- [YOUR INSTRUCTIONS] Only lines that contain the word "revient" are to be returned from the data below.

[Stored data entries]

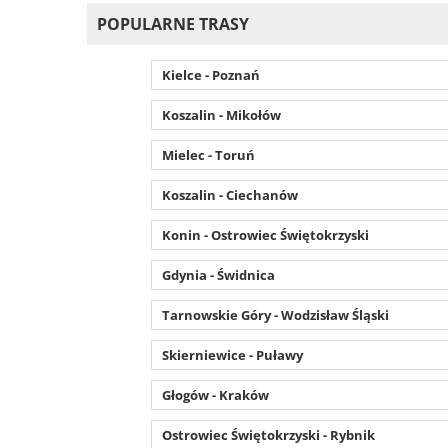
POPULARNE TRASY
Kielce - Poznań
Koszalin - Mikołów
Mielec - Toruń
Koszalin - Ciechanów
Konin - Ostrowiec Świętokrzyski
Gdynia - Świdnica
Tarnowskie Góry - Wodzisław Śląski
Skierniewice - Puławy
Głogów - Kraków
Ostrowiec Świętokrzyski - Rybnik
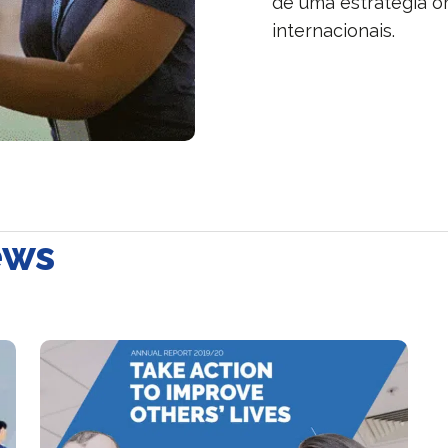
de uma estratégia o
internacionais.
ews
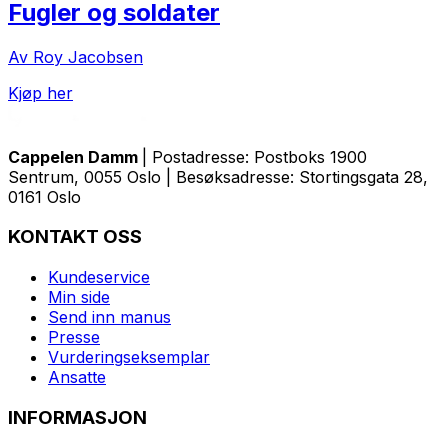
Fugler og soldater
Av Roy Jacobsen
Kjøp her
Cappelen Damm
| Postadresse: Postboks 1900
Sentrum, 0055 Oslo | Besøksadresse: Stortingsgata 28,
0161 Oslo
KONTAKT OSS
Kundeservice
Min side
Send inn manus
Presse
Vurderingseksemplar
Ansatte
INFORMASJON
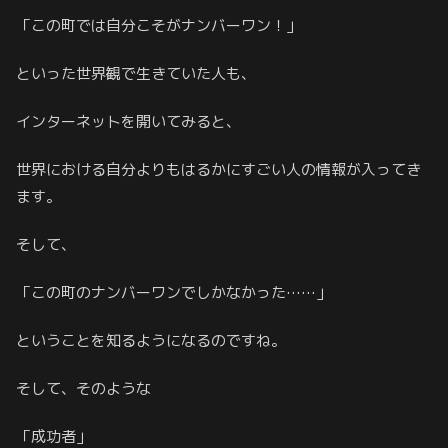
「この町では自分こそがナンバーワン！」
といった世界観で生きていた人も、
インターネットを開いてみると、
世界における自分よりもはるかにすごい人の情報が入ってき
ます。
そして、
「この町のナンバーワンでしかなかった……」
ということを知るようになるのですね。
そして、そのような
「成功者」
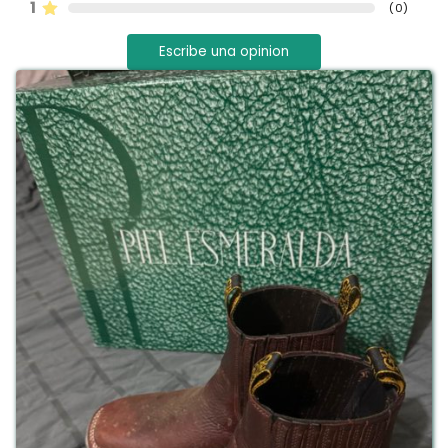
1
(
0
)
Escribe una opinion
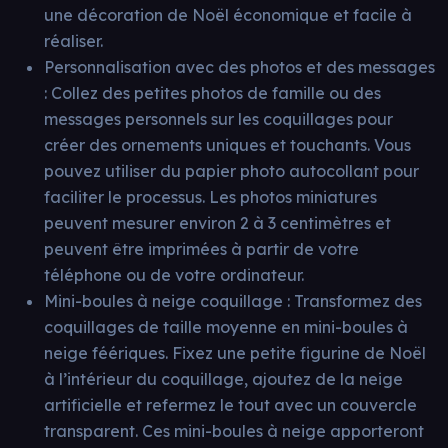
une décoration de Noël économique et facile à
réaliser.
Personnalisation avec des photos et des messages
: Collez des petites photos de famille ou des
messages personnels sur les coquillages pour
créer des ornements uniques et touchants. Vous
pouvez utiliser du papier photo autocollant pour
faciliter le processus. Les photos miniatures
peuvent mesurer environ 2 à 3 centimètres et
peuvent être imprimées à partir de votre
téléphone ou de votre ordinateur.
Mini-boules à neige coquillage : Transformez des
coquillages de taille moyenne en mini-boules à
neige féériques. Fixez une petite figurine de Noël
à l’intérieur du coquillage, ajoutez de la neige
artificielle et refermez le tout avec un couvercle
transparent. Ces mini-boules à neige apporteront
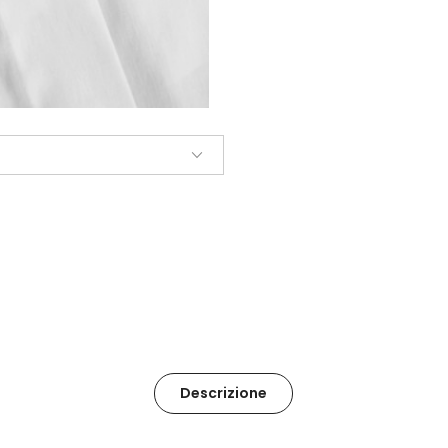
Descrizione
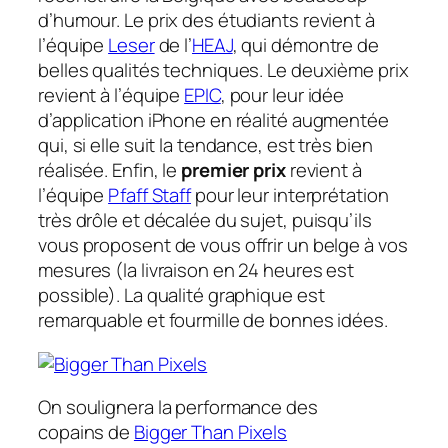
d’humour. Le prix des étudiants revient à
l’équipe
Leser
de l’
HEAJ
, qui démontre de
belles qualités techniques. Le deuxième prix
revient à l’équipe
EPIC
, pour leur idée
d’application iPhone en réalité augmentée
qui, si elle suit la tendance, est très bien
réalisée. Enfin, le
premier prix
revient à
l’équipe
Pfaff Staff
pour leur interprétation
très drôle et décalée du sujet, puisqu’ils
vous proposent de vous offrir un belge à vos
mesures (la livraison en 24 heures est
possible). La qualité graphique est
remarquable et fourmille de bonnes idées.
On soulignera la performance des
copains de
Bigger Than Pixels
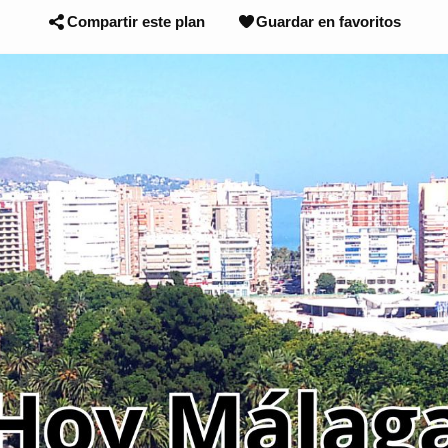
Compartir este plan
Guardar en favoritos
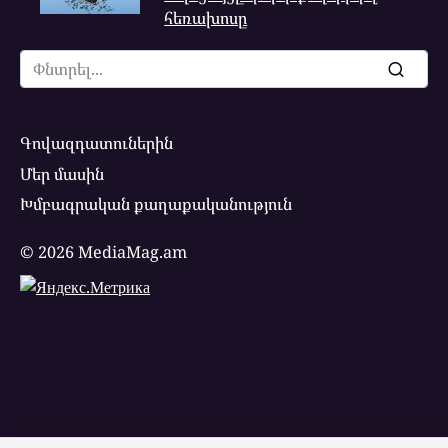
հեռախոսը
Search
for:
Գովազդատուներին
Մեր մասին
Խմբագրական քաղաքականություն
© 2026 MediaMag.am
...
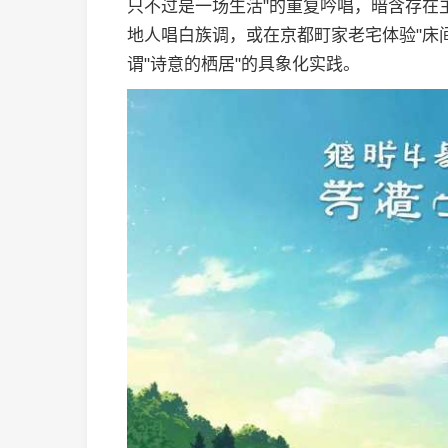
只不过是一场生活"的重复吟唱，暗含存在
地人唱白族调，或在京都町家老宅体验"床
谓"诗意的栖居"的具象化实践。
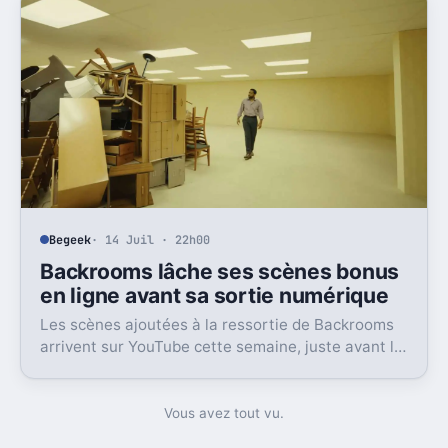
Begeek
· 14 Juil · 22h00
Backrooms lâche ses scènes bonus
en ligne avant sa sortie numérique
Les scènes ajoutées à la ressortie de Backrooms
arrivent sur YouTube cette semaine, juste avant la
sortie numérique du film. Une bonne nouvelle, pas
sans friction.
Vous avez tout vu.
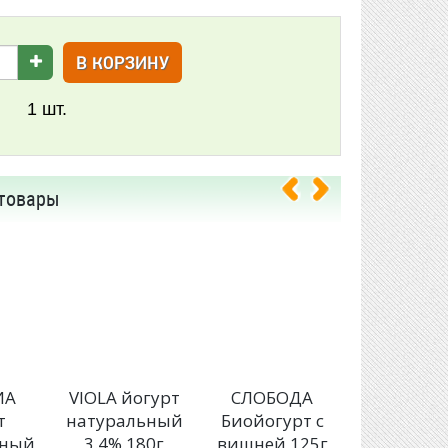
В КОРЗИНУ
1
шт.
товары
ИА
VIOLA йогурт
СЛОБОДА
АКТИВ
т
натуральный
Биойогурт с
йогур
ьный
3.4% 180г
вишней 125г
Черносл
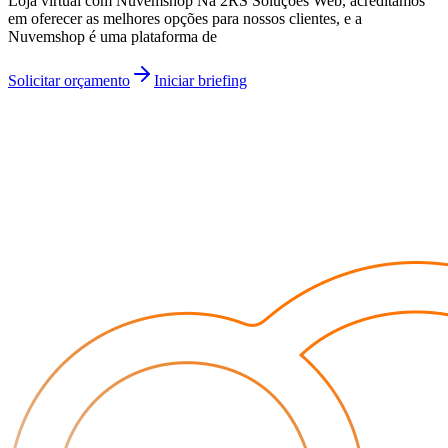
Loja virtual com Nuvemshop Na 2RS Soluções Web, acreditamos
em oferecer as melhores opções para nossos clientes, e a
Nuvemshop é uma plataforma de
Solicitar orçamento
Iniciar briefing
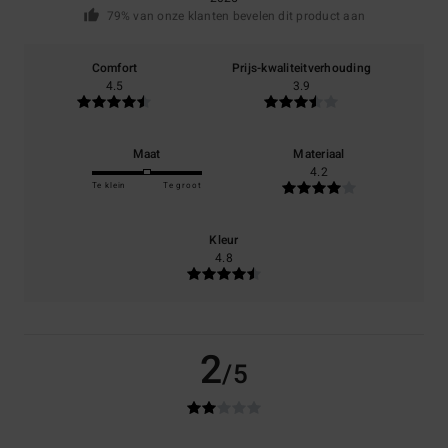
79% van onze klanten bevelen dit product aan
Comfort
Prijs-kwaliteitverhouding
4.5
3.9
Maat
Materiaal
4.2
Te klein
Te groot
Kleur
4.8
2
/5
---
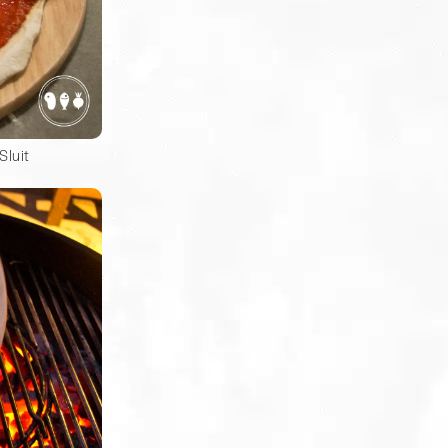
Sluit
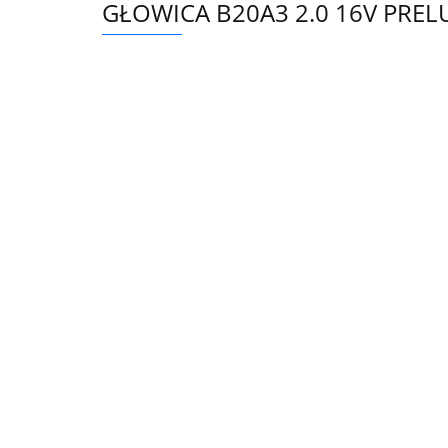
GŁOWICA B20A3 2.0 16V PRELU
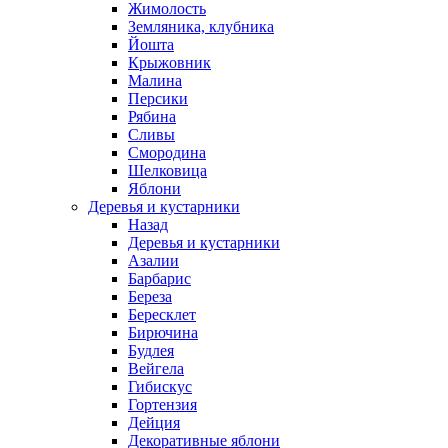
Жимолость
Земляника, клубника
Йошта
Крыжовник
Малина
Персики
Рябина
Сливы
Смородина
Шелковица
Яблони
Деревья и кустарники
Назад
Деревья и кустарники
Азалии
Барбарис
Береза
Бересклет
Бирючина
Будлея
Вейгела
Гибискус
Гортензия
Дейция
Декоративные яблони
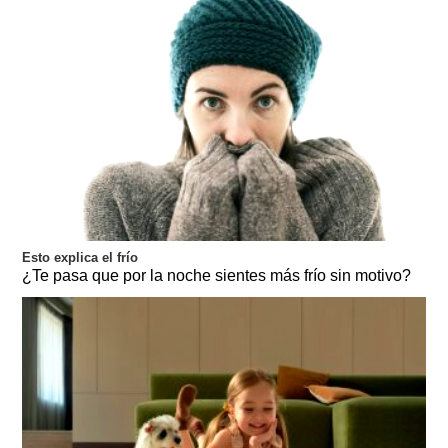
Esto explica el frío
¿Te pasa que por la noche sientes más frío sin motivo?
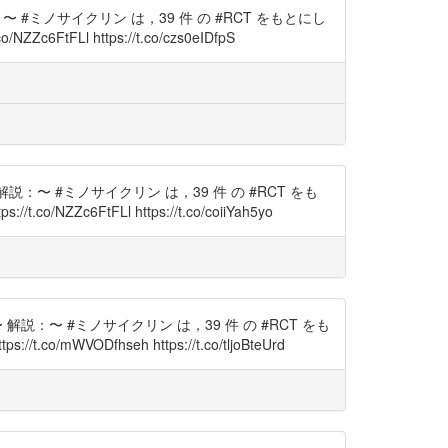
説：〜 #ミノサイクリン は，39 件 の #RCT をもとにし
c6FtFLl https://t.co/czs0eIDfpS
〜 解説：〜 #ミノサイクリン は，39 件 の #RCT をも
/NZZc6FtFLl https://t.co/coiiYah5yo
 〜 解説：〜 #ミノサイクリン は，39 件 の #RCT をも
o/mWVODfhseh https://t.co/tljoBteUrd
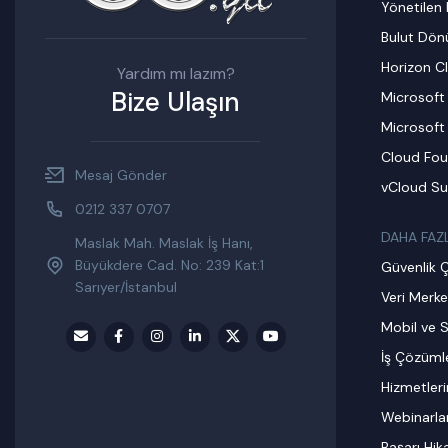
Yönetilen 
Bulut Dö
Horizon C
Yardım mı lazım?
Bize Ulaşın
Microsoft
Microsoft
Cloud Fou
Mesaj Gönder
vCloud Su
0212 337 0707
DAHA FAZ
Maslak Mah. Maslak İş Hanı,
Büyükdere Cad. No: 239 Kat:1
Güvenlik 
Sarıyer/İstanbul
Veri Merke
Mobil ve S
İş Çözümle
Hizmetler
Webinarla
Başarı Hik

- [TASK RESPONSE]
d’humour. Le prix des étudiants revient à
revient à l’équipe
revient à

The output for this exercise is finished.